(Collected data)
************

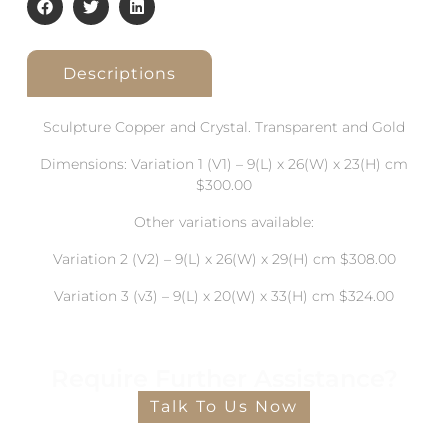
Descriptions
Sculpture Copper and Crystal. Transparent and Gold
Dimensions: Variation 1 (V1) – 9(L) x 26(W) x 23(H) cm
$300.00
Other variations available:
Variation 2 (V2) – 9(L) x 26(W) x 29(H) cm $308.00
Variation 3 (v3) – 9(L) x 20(W) x 33(H) cm $324.00
Require Further Assistance?
Talk To Us Now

************

## What you are asked to do
Each entry must be reproduced word for word, and any image among them left out.

## Worked solution
Descriptions
Sculpture Copper and Crystal. Transparent and Gold
Dimensions: Variation 1 (V1) – 9(L) x 26(W) x 23(H) cm
$300.00
Other variations available:
Variation 2 (V2) – 9(L) x 26(W) x 29(H) cm $308.00
Variation 3 (v3) – 9(L) x 20(W) x 33(H) cm $324.00
Require Further Assistance?
Talk To Us Now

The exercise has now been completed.